Of course, Mises was writing in an era when concepts such as “distributed computer networks” were unheard of. Yet it is precisely the technology of modern telecommunications developed by capitalism that makes capitalism’s transcendence eminently feasible. It is this technology that makes entirely feasible a self-regulating system of stock control employing only “calculation-in-kind” – not monetary calculation - as the very lynch pin of an alternative economy (https://libcom.org/files/CommonVoice3.pdf)

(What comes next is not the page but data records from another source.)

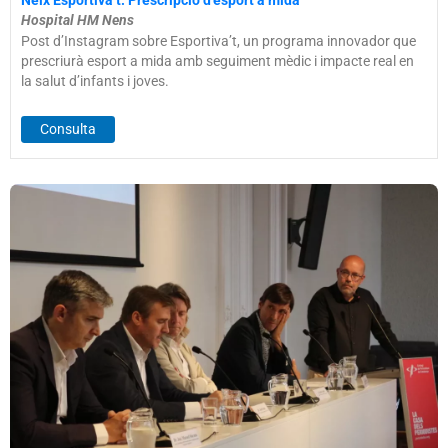
Hospital HM Nens
Post d’Instagram sobre Esportiva’t, un programa innovador que
prescriurà esport a mida amb seguiment mèdic i impacte real en
la salut d’infants i joves.
Consulta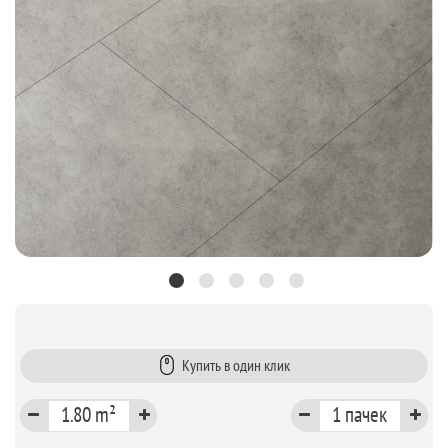
Купить в один клик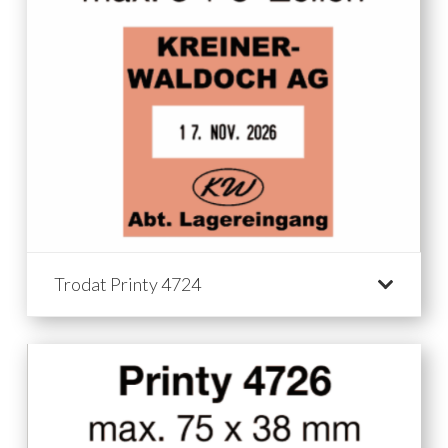
Trodat Printy 4724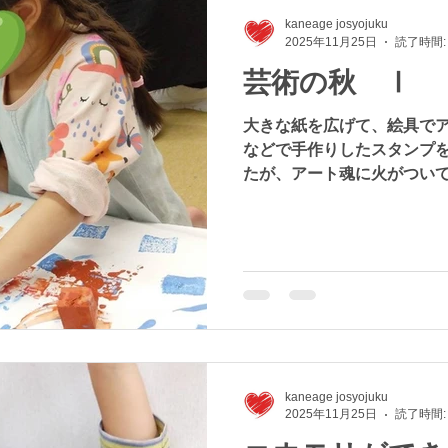
kaneage josyojuku
2025年11月25日
読了時間:
芸術の秋 Ⅰ
大きな紙を広げて、絵具でア
などで手作りしたスタンプ
たが、アート魂に火がつい
ティングになりました。 絵
ナミックに塗りたくります。
洗える服を用意していただ
にしな～い♪ アートって楽
kaneage josyojuku
2025年11月25日
読了時間: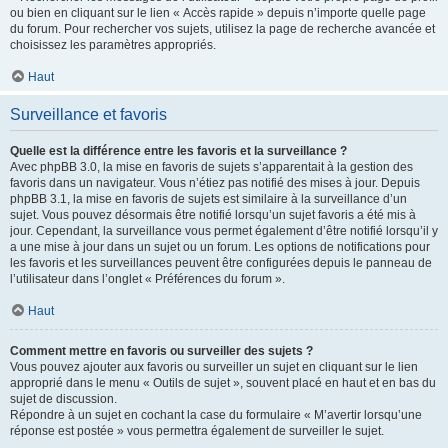
ou bien en cliquant sur le lien « Accès rapide » depuis n’importe quelle page
du forum. Pour rechercher vos sujets, utilisez la page de recherche avancée et
choisissez les paramètres appropriés.
Haut
Surveillance et favoris
Quelle est la différence entre les favoris et la surveillance ?
Avec phpBB 3.0, la mise en favoris de sujets s’apparentait à la gestion des
favoris dans un navigateur. Vous n’étiez pas notifié des mises à jour. Depuis
phpBB 3.1, la mise en favoris de sujets est similaire à la surveillance d’un
sujet. Vous pouvez désormais être notifié lorsqu’un sujet favoris a été mis à
jour. Cependant, la surveillance vous permet également d’être notifié lorsqu’il y
a une mise à jour dans un sujet ou un forum. Les options de notifications pour
les favoris et les surveillances peuvent être configurées depuis le panneau de
l’utilisateur dans l’onglet « Préférences du forum ».
Haut
Comment mettre en favoris ou surveiller des sujets ?
Vous pouvez ajouter aux favoris ou surveiller un sujet en cliquant sur le lien
approprié dans le menu « Outils de sujet », souvent placé en haut et en bas du
sujet de discussion.
Répondre à un sujet en cochant la case du formulaire « M’avertir lorsqu’une
réponse est postée » vous permettra également de surveiller le sujet.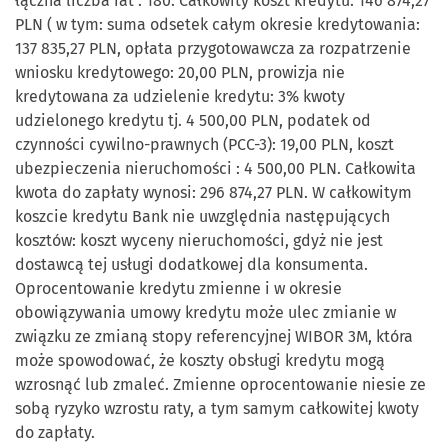
łączna liczba rat : 180. Całkowity koszt kredytu: 146 874,27
PLN ( w tym: suma odsetek całym okresie kredytowania:
137 835,27 PLN, opłata przygotowawcza za rozpatrzenie
wniosku kredytowego: 20,00 PLN, prowizja nie
kredytowana za udzielenie kredytu: 3% kwoty
udzielonego kredytu tj. 4 500,00 PLN, podatek od
czynności cywilno-prawnych (PCC-3): 19,00 PLN, koszt
ubezpieczenia nieruchomości : 4 500,00 PLN. Całkowita
kwota do zapłaty wynosi: 296 874,27 PLN. W całkowitym
koszcie kredytu Bank nie uwzględnia następujących
kosztów: koszt wyceny nieruchomości, gdyż nie jest
dostawcą tej usługi dodatkowej dla konsumenta.
Oprocentowanie kredytu zmienne i w okresie
obowiązywania umowy kredytu może ulec zmianie w
związku ze zmianą stopy referencyjnej WIBOR 3M, która
może spowodować, że koszty obsługi kredytu mogą
wzrosnąć lub zmaleć. Zmienne oprocentowanie niesie ze
sobą ryzyko wzrostu raty, a tym samym całkowitej kwoty
do zapłaty.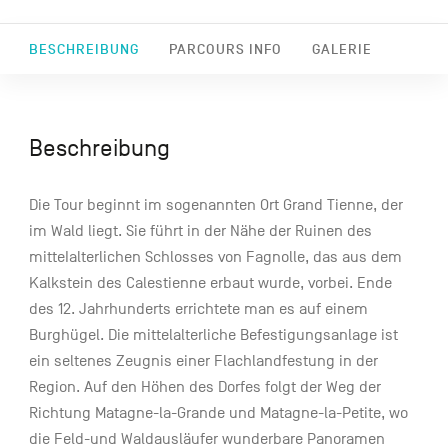
BESCHREIBUNG
PARCOURS INFO
GALERIE
Beschreibung
Die Tour beginnt im sogenannten Ort Grand Tienne, der
im Wald liegt. Sie führt in der Nähe der Ruinen des
mitteIalterlichen Schlosses von Fagnolle, das aus dem
Kalkstein des Calestienne erbaut wurde, vorbei. Ende
des 12. Jahrhunderts errichtete man es auf einem
Burghügel. Die mittelalterliche Befestigungsanlage ist
ein seltenes Zeugnis einer Flachlandfestung in der
Region. Auf den Höhen des Dorfes folgt der Weg der
Richtung Matagne-la-Grande und Matagne-la-Petite, wo
die Feld-und Waldausläufer wunderbare Panoramen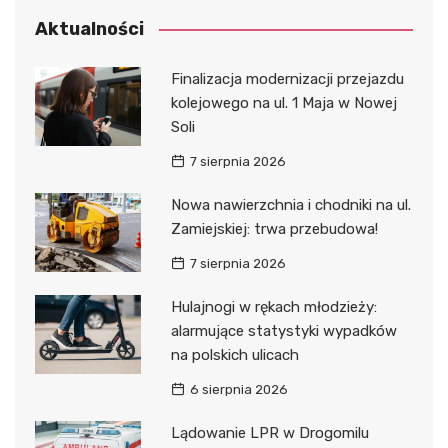
Aktualności
Finalizacja modernizacji przejazdu
kolejowego na ul. 1 Maja w Nowej
Soli
7 sierpnia 2026
Nowa nawierzchnia i chodniki na ul.
Zamiejskiej: trwa przebudowa!
7 sierpnia 2026
Hulajnogi w rękach młodzieży:
alarmujące statystyki wypadków
na polskich ulicach
6 sierpnia 2026
Lądowanie LPR w Drogomilu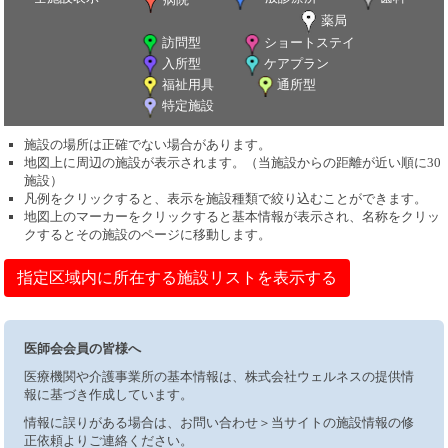
薬局
訪問型
ショートステイ
入所型
ケアプラン
福祉用具
通所型
特定施設
施設の場所は正確でない場合があります。
地図上に周辺の施設が表示されます。（当施設からの距離が近い順に30
施設）
凡例をクリックすると、表示を施設種類で絞り込むことができます。
地図上のマーカーをクリックすると基本情報が表示され、名称をクリッ
クするとその施設のページに移動します。
指定区域内に所在する施設リストを表示する
医師会会員の皆様へ
医療機関や介護事業所の基本情報は、株式会社ウェルネスの提供情
報に基づき作成しています。
情報に誤りがある場合は、お問い合わせ＞当サイトの施設情報の修
正依頼よりご連絡ください。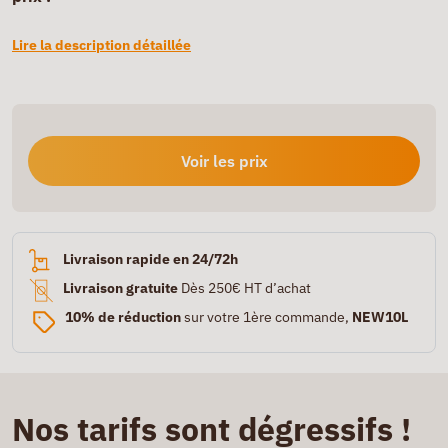
Lire la description détaillée
Voir les prix
Livraison rapide en 24/72h
Livraison gratuite
Dès 250€ HT d’achat
10% de réduction
sur votre 1ère commande,
NEW10L
Nos tarifs sont dégressifs !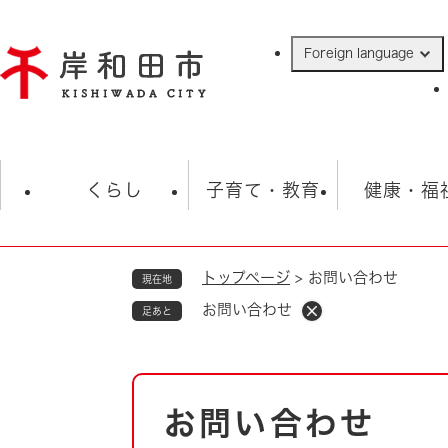
ペ
ー
Foreign language
ジ
の
先
頭
で
防災・緊急情報
救急・消防
ハ
す
くらし
子育て・教育
健康・福
。
トップページ
>
お問い合わせ
現在地
相談
学校
住民票・戸籍
観光
福祉・
お問い合わせ
足あと
税金
保険・年金
歴史
ごみ・衛生・動物
救急・消防
本
お問い合わせ
防災・防犯
文
上水道・下水道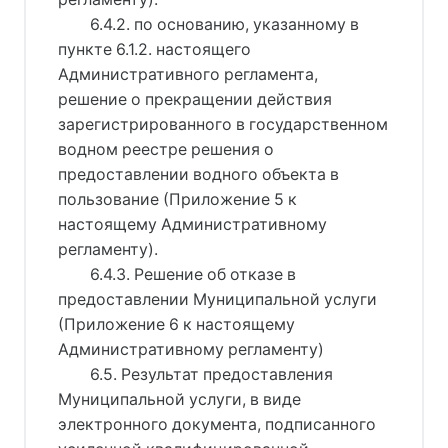
6.4.2. по основанию, указанному в
пункте 6.1.2. настоящего
Административного регламента,
решение о прекращении действия
зарегистрированного в государственном
водном реестре решения о
предоставлении водного объекта в
пользование (Приложение 5 к
настоящему Административному
регламенту).
6.4.3. Решение об отказе в
предоставлении Муниципальной услуги
(Приложение 6 к настоящему
Административному регламенту)
6.5. Результат предоставления
Муниципальной услуги, в виде
электронного документа, подписанного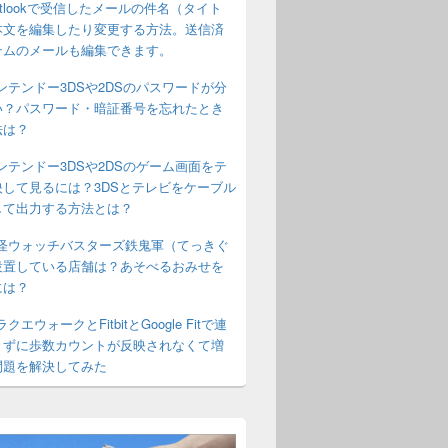
utlookで受信したメールの件名（タイト
本文を編集したり変更する方法。送信済
テムのメールも編集できます。
ンテンドー3DSや2DSのパスワードが分
い？パスワード・暗証番号を忘れたとき
法は？
ンテンドー3DSや2DSのゲーム画面をテ
映して見るには？3DSとテレビをケーブル
して出力する方法とは？
怪ウォッチバスターズ鉄鬼軍（てっきぐ
設置している店舗は？あそべるおみせを
には？
クエウォークとFitbitとGoogle Fitで連
きずに歩数カウントが反映されなくて増
問題を解決してみた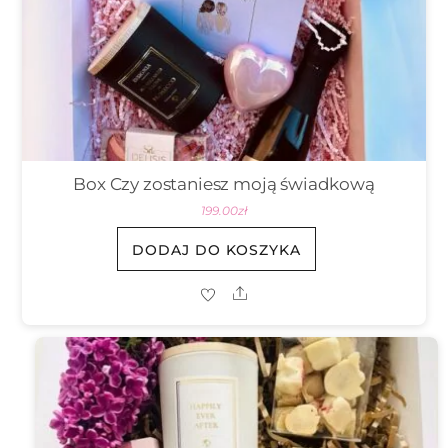
Box Czy zostaniesz moją świadkową
199.00
zł
DODAJ DO KOSZYKA
Share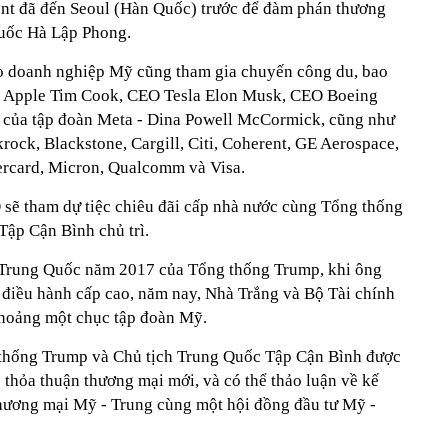
ent đã đến Seoul (Hàn Quốc) trước để đàm phán thương
uốc Hà Lập Phong.
ạo doanh nghiệp Mỹ cũng tham gia chuyến công du, bao
 Apple Tim Cook, CEO Tesla Elon Musk, CEO Boeing
o của tập đoàn Meta - Dina Powell McCormick, cũng như
rock, Blackstone, Cargill, Citi, Coherent, GE Aerospace,
ercard, Micron, Qualcomm và Visa.
O sẽ tham dự tiệc chiêu đãi cấp nhà nước cùng Tổng thống
ập Cận Bình chủ trì.
Trung Quốc năm 2017 của Tổng thống Trump, khi ông
 điều hành cấp cao, năm nay, Nhà Trắng và Bộ Tài chính
khoảng một chục tập đoàn Mỹ.
 thống Trump và Chủ tịch Trung Quốc Tập Cận Bình được
 thỏa thuận thương mại mới, và có thể thảo luận về kế
hương mại Mỹ - Trung cùng một hội đồng đầu tư Mỹ -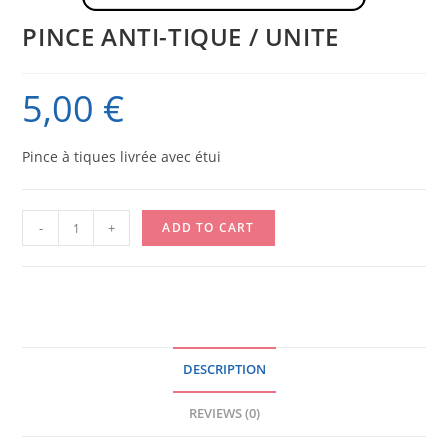
PINCE ANTI-TIQUE / UNITE
5,00
€
Pince à tiques livrée avec étui
PINCE
-
+
ADD TO CART
ANTI-
TIQUE
/
UNITE
quantity
DESCRIPTION
REVIEWS (0)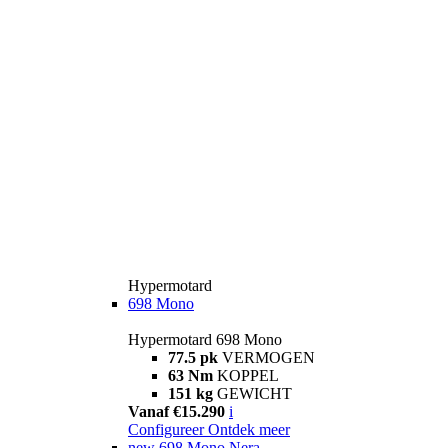
Hypermotard
698 Mono
Hypermotard 698 Mono
77.5 pk
VERMOGEN
63 Nm
KOPPEL
151 kg
GEWICHT
Vanaf €15.290
i
Configureer
Ontdek meer
new
698 Mono Nera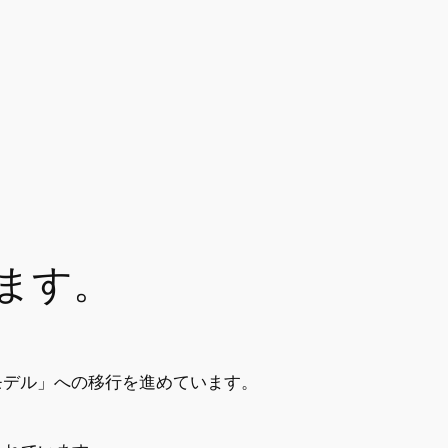
、
ます。
モデル」への移行を進めています。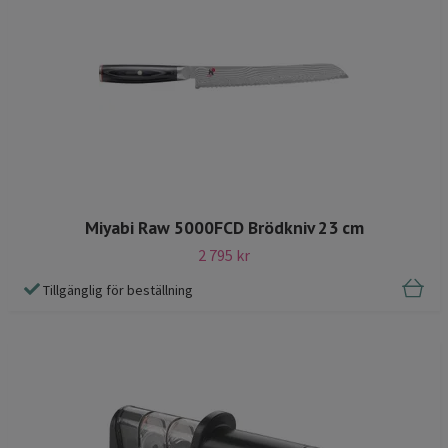
Miyabi Raw 5000FCD Brödkniv 23 cm
2 795 kr
Tillgänglig för beställning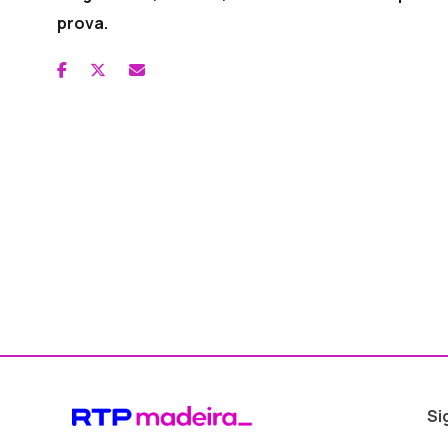
prova.
Si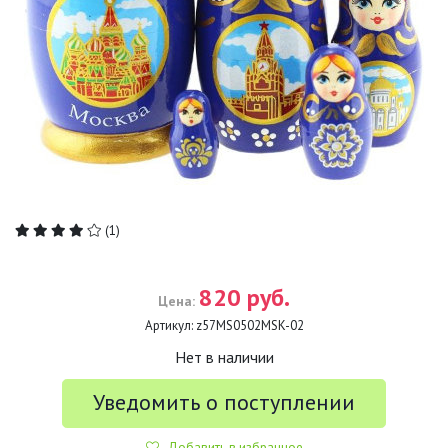
(1)
820 руб.
Цена:
Артикул:
z57MS0502MSK-02
Нет в наличии
Уведомить о поступлении
Добавить в избранное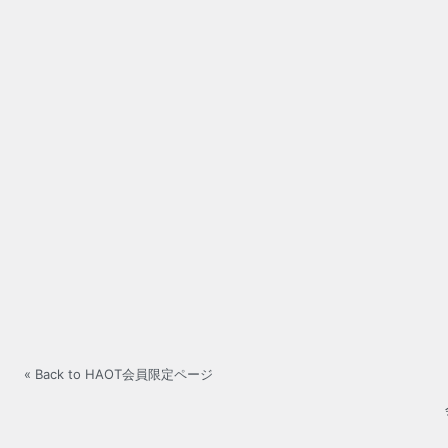
« Back to HAOT会員限定ページ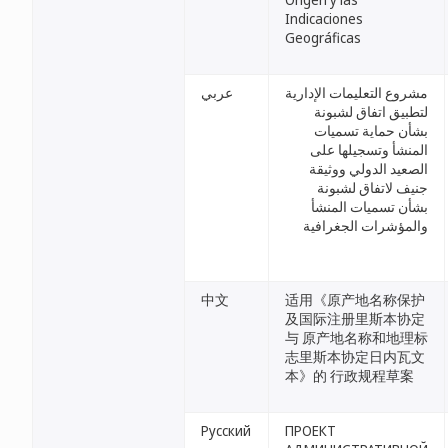
Indicaciones
Geográficas
مشروع التعليمات الإدارية
عربي
لتطبيق اتفاق لشبونة
بشأن حماية تسميات
المنشأ وتسجيلها على
الصعيد الدولي ووثيقة
جنيف لاتفاق لشبونة
بشأن تسميات المنشأ
والمؤشرات الجغرافية
中文
适用《原产地名称保护
及国际注册里斯本协定
与 原产地名称和地理标
志里斯本协定日内瓦文
本》的 行政规程草案
Русский
ПРОЕКТ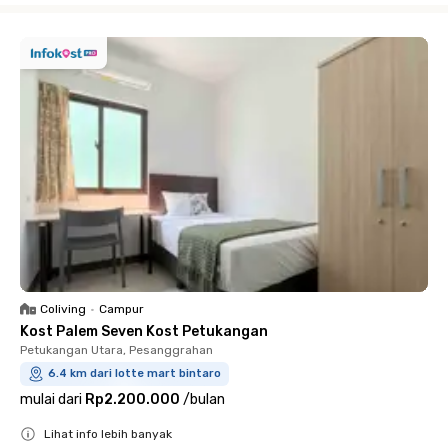
Coliving
•
Campur
Kost Palem Seven Kost Petukangan
Petukangan Utara, Pesanggrahan
6.4 km dari lotte mart bintaro
mulai dari
Rp2.200.000
/
bulan
Lihat info lebih banyak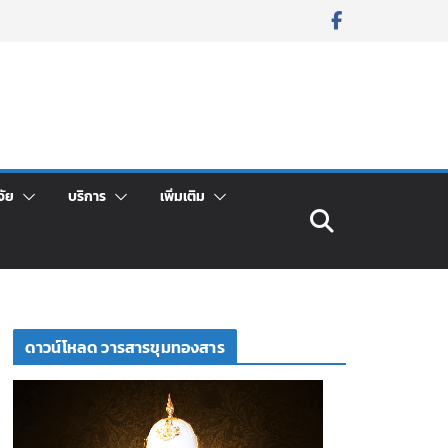
จัย
บริการ
เพิ่มเติม
ดาวน์โหลด วารสารขุมทองสาร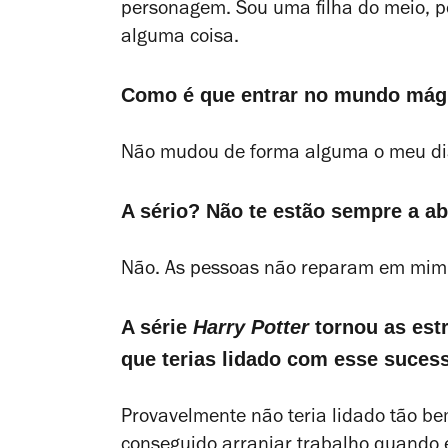
personagem. Sou uma filha do meio, po
alguma coisa.
Como é que entrar no mundo mági
Não mudou de forma alguma o meu dia-
A sério? Não te estão sempre a abo
Não. As pessoas não reparam em mim. 
A série
Harry Potter
tornou as est
que terias lidado com esse suces
Provavelmente não teria lidado tão bem
conseguido arranjar trabalho quando 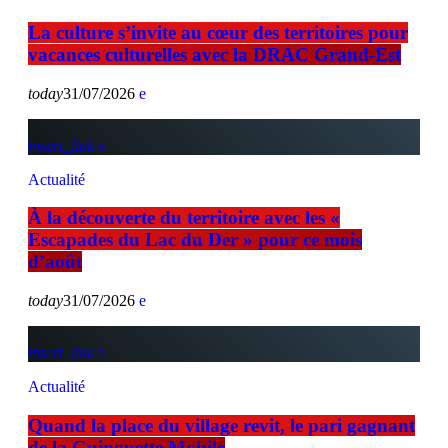
La culture s’invite au cœur des territoires pour
vacances culturelles avec la DRAC Grand-Est
today
31/07/2026
insert_link
Actualité
À la découverte du territoire avec les «
Escapades du Lac du Der » pour ce mois
d’août
today
31/07/2026
insert_link
Actualité
Quand la place du village revit, le pari gagnant
de la Guinguette Mobile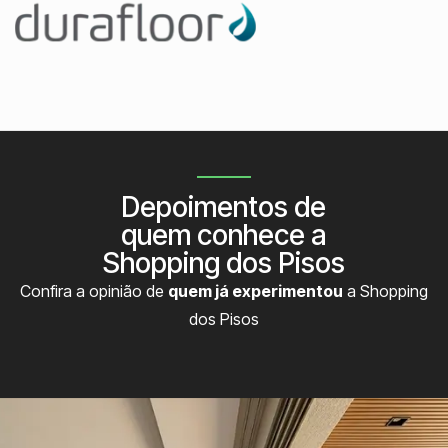
Depoimentos de
quem conhece a
Shopping dos Pisos
Confira a opinião de
quem já experimentou
a Shopping
dos Pisos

Indeed, in a sense such an alternative already exists right under our very noses; it is simply hidden from view by the predominant role that monetary calculation plays today. A modern supermarket, for instance, routinely uses calculation-in-kind to monitor and replenish its stock levels. Understanding this allows us to see how Mises’ original objection to a moneyless society can be decisively overcome. For once we are able to access data pertaining to the stocks of relevant factors of production we are in position to determine which factors we most need to economise on in terms of their “relative scarcity, applying the “Law of the Minimum” first formulated by the 19th century chemist, Justus von Liebig.
Oscar Wilde once wrote:
“A map of the world that does not include Utopia is not worth even glancing at, for it leaves out the one country at which Humanity is always landing. And when Humanity lands there, it looks out, and, seeing a better country, sets sail. Progress is the realisation of Utopias.” (The Soul of Man Under Socialism, 1891)
What I have sketched out in this essay is indeed a “utopia” in this sense. It is not a perfect society – there is no such thing - but it is, I suggest, a better one than our present one. It may well never see the light of day but that in itself is not a good enough reason not to strive after it. Concepts are the carriers of values. Like nitrogen-fixing rhizomes, they fix those values we choose to live by and, from our standpoint, help to enrich the surrounding soil into which they permeate. So it is with the kind of concept I have been promoting here; it cannot but have an effect even if it may never be put into effect.
In any case, what other options do we have? Conventional approaches to tackling the core problems of society have been put into effect and have all manifestly failed. As one rather profusely bearded and controversial thinker in the 19th century once helpfully suggested, we have nothing to lose but our chains by trying some other approach.